Vendredi dernier, dans le cadre d'une réunion administrative visant à nous présenter le rôle des assistants pédagogiques (emplois précaires créés en catimini par nos ministres actuels pendant l'été 2005), j'ai rencontré pour la premières fois les inspecteurs d'autres matières que les mathématiques.

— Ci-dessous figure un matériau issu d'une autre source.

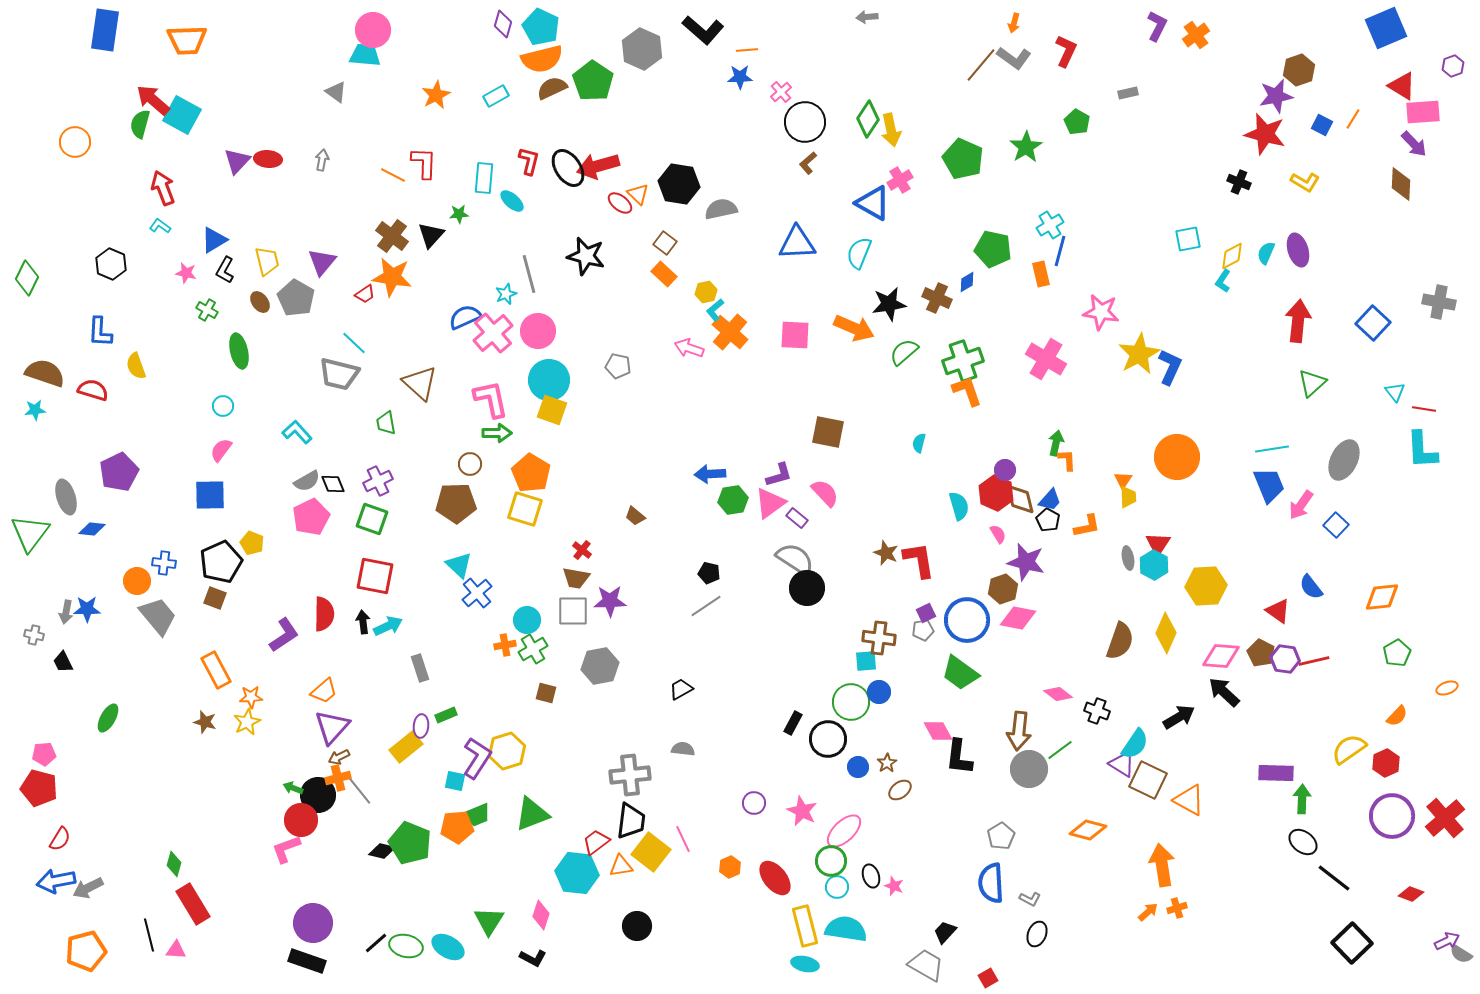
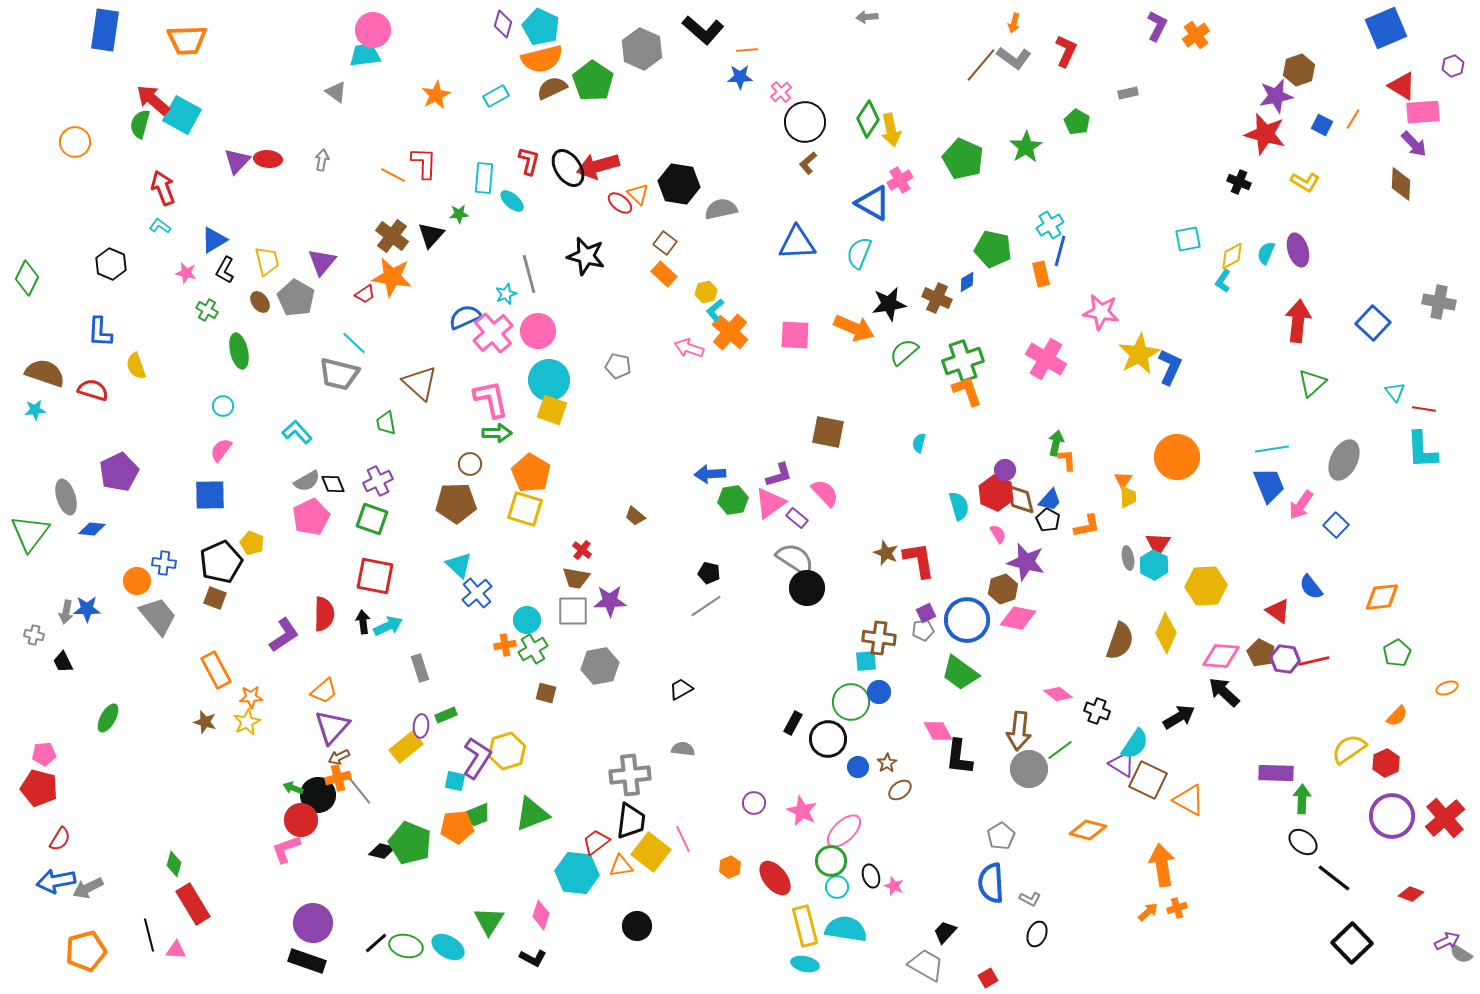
cyan trapezoid at (365, 55): rotated 12 degrees counterclockwise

Le personnage qui a le plus marqué l'assemblée ce jour-là est sans doute l'inspecteur de lettres : un homme d'une élégance extrême, à l'image de son mépris pour les profs que laissait transparaître le verbiage intellectuellement recherché qu'il employait avec tant d'aisance. Ce monsieur pourrait sans problème figurer dans le guiness book des records tant il a été rapide à se faire détester. Dix petites secondes ont suffi : à l'absence des professeurs de français lors de la réunion plénière il a déclaré que c'était "emblématique" ! Ce qu'il faut savoir, c'est que le matin même ce monsieur avait été particulièrement odieux avec les professeurs et l'assistant pédagogique. Les professeurs de français avaient donc décidé de boycotter la réunion de l'après-midi pour protester contre le comportement de l'inspecteur... Situation qu'il a donc maladroitement essayé de reprendre à son avantage.

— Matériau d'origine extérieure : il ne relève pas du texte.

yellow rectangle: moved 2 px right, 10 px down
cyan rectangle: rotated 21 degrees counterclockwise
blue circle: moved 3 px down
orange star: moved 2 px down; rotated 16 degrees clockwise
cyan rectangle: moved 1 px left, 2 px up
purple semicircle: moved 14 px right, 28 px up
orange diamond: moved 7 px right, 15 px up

Mais ce monsieur a également impressioné par sa culture rayonnante. Même lorsqu'il parle du brouillon des élèves il ne peut empêcher ses talents de poètes de s'exprimer : "Il faut proscrire les brouillons qui se brouillent ou, selon la formule de Rabelais, les torche-culs chez nos élèves". il a volontairement occulté le caractère pédagogique de l'erreur chez l'élève en soulignant que mettre l'élève face à son erreur donnait de lui une "image négative et inhibitrice des progrès". Ce serait comme "demander à une coquette de se regarder dans un miroir après que sa teinture a été râtée". Tout au long de son discours, il nous a par ailleurs martelé qu'il avait en horreur la langue de bois tout en la maîtrisant avec excellence... Quel personne délicieuse !

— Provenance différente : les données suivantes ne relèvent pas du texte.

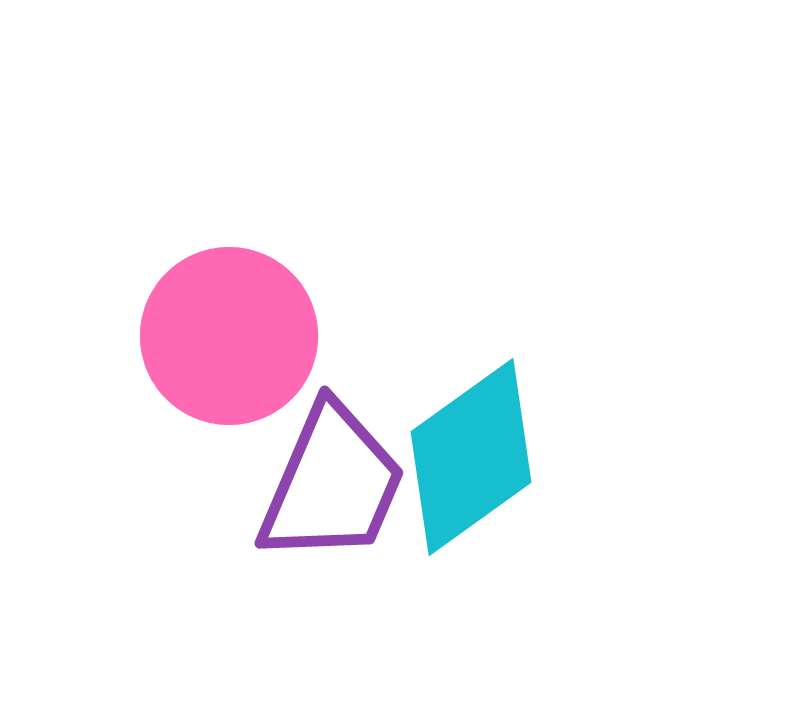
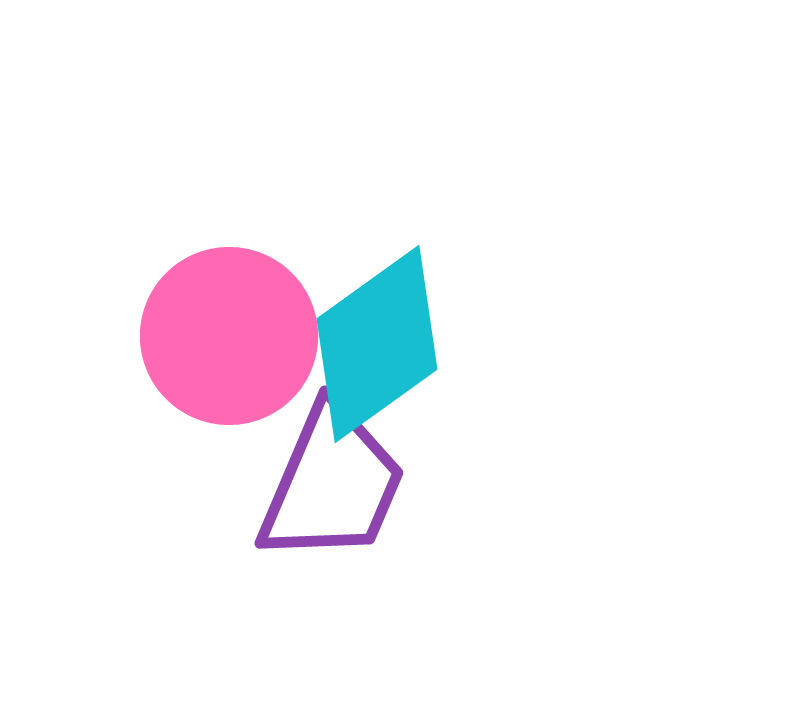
cyan diamond: moved 94 px left, 113 px up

Sur certains points de vue il faut reconnaître que cet inspecteur a parfaitement raison, mais sur la formulation il faut qu'il revoie son argumentation. Ainsi, grâce à cet homme nous savons désormais que le "consumérisme scolaire" est une chose dangereuse. Cette expression a fait cogiter la plupart de mes voisins de réunions ainsi que moi-même, jusqu'à ce qu'il explique que par consumérisme il désignait en fait le bachotage. "Le lycée doit être le vecteur du bonheur personnel d'un élève et le danger du bachotage en est que la voie du bonheur en est bouchée". Cet inspecteur se prononce pour le soutien scolaire le mercredi après-midi car dans le cadre d'une cité de banlieue "l'environnement du lycée est un environnement déontologiquement meilleur que son environnement habituel" ! Et après on nous dira que les banlieues ne sont pas stigmatisées !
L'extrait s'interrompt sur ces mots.